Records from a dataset

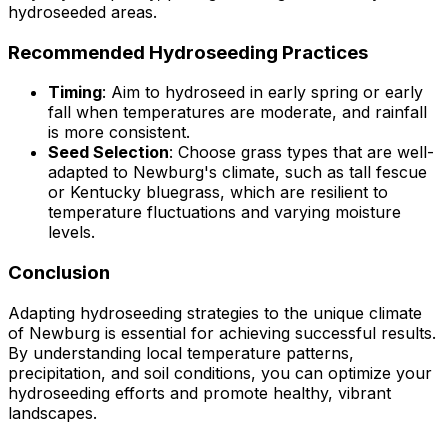
hydroseeded areas.
Recommended Hydroseeding Practices
Timing
: Aim to hydroseed in early spring or early
fall when temperatures are moderate, and rainfall
is more consistent.
Seed Selection
: Choose grass types that are well-
adapted to Newburg's climate, such as tall fescue
or Kentucky bluegrass, which are resilient to
temperature fluctuations and varying moisture
levels.
Conclusion
Adapting hydroseeding strategies to the unique climate
of Newburg is essential for achieving successful results.
By understanding local temperature patterns,
precipitation, and soil conditions, you can optimize your
hydroseeding efforts and promote healthy, vibrant
landscapes.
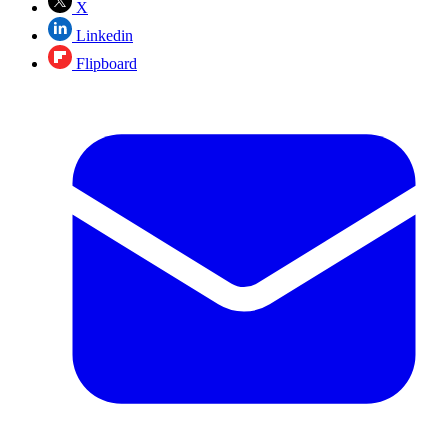
X
Linkedin
Flipboard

* **TASK TO COMPLETE**
Every record above should be set down exactly, with the pictures left out.

* **RESPONSE**
hydroseeded areas.
Recommended Hydroseeding Practices
Timing
: Aim to hydroseed in early spring or early
fall when temperatures are moderate, and rainfall
is more consistent.
Seed Selection
: Choose grass types that are well-
adapted to Newburg's climate, such as tall fescue
or Kentucky bluegrass, which are resilient to
temperature fluctuations and varying moisture
levels.
Conclusion
Adapting hydroseeding strategies to the unique climate
of Newburg is essential for achieving successful results.
By understanding local temperature patterns,
precipitation, and soil conditions, you can optimize your
hydroseeding efforts and promote healthy, vibrant
landscapes.
X
Linkedin
Flipboard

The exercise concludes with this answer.